- Broad View Ranch Historic District
- U.S. National Register of Historic Places
- U.S. Historic district
- Location: 4324 180th St.
- Nearest city: Sheldon, Iowa
- Coordinates: 43°16′33″N 95°54′01″W﻿ / ﻿43.27583°N 95.90028°W
- Area: 39 acres (16 ha)
- MPS: Historic Farmsteads of Lyon County MPS
- NRHP reference No.: 94001137
- Added to NRHP: September 23, 1994

= Broad View Ranch Historic District =

Historic district in Iowa, United States

The Broad View Ranch Historic District is a nationally recognized agricultural historic district located northwest of Sheldon, Iowa, United States. It was listed on the National Register of Historic Places in 1994. At the time of its nomination, it contained 19 resources, which included nine contributing buildings, one contributing site, four contributing structures, and two non-contributing structures.
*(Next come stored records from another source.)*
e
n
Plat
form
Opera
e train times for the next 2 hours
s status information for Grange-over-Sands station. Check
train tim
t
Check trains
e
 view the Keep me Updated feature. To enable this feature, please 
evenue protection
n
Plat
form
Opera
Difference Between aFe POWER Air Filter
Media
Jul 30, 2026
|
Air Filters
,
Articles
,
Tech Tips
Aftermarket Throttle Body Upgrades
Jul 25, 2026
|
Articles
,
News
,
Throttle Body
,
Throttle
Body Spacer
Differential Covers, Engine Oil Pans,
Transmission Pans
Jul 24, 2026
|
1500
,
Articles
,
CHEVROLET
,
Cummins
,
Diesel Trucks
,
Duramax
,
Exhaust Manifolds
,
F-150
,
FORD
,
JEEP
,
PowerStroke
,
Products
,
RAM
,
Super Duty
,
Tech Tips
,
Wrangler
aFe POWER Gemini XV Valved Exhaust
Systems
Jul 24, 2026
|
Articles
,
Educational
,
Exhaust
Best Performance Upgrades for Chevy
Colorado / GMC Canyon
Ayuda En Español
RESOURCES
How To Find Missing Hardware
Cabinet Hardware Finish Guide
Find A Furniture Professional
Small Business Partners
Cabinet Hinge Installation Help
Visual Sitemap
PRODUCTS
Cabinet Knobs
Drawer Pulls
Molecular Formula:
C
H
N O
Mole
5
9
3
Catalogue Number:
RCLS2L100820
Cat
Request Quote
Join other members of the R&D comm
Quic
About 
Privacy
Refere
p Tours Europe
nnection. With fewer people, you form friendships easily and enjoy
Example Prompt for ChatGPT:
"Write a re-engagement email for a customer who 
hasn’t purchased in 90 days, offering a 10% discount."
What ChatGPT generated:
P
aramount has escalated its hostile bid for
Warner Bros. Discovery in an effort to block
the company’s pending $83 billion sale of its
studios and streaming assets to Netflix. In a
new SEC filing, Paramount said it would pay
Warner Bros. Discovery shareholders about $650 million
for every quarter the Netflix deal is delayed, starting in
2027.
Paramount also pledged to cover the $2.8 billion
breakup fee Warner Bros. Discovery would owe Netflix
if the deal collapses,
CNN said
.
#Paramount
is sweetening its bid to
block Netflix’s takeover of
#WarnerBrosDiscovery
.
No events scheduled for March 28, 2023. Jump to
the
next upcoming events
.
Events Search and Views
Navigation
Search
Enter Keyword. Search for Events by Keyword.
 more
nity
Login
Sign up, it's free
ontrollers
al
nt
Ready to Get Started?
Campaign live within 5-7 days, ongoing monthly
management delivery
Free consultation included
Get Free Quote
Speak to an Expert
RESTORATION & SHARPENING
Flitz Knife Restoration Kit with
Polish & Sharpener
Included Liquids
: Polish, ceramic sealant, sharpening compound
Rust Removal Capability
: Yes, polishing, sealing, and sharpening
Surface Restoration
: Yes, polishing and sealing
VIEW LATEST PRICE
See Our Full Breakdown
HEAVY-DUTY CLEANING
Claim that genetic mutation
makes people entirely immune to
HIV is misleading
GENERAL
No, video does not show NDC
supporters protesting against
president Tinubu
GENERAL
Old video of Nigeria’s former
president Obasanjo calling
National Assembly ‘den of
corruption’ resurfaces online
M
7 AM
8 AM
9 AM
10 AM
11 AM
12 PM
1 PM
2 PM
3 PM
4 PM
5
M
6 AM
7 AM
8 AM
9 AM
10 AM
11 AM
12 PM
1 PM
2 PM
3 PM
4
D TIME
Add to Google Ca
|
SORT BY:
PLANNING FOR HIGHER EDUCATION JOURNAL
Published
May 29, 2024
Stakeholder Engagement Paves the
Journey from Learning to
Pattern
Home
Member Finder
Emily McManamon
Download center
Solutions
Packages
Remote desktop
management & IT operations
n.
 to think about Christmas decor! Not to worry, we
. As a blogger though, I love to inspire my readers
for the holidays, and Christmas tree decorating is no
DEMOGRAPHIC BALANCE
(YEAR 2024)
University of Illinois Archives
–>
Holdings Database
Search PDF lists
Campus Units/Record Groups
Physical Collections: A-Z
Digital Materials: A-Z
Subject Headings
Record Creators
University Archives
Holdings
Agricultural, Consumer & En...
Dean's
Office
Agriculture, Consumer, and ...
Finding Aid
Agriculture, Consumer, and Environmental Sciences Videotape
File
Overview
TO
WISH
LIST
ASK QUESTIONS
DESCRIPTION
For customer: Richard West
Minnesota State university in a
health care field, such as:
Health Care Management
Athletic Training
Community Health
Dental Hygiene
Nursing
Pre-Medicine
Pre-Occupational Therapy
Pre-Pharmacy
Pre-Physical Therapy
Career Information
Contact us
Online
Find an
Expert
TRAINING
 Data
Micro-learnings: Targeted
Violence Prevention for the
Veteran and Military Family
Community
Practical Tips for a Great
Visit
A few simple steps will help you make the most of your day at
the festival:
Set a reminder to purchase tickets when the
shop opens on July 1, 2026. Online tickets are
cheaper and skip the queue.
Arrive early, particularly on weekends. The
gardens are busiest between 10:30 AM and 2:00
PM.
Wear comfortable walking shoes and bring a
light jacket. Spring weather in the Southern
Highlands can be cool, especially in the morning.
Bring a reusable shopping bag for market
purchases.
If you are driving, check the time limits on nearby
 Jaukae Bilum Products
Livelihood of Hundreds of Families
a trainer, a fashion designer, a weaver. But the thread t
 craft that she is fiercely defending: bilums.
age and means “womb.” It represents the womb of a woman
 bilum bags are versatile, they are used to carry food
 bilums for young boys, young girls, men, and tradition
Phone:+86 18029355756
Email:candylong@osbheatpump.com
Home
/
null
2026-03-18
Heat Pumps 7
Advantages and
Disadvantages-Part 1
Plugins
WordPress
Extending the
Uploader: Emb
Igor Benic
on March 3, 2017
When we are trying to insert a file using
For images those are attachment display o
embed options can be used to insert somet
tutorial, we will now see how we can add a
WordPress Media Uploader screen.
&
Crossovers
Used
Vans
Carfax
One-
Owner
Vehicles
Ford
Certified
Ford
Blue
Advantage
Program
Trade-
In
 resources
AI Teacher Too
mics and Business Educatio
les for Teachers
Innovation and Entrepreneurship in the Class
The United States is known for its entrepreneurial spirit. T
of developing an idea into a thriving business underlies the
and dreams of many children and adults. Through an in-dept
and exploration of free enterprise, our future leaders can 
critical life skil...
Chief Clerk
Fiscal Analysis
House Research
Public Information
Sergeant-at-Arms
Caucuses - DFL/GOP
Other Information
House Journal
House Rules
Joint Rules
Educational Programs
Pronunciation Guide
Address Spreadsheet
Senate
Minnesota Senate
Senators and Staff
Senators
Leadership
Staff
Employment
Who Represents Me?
Charles F. Peters was a native of Prussia who immigrated to the United States in 1868 at 18 years old. He bought his first quarter section of land in Lyon County in 1882, and began a cattle operation. Initially, his cattle grazed freely on unoccupied land, but as the county became more populated, he acquired two more sections. Eventually, his land holdings grew to 1200 acre. He constructed buildings for his operations, including the 1889 main barn, the cattle barn, silo barn, and granary all constructed in 1890. He built his Italianate house in 1896, which has been significantly altered in subsequent years. Other domestic structures included buildings to store coal, ice, and house laying hens. A grove of hardwoods that was planted on the north and west edges of the farmstead forming a wind break is a contributing site. The ranch remains in the Peters family.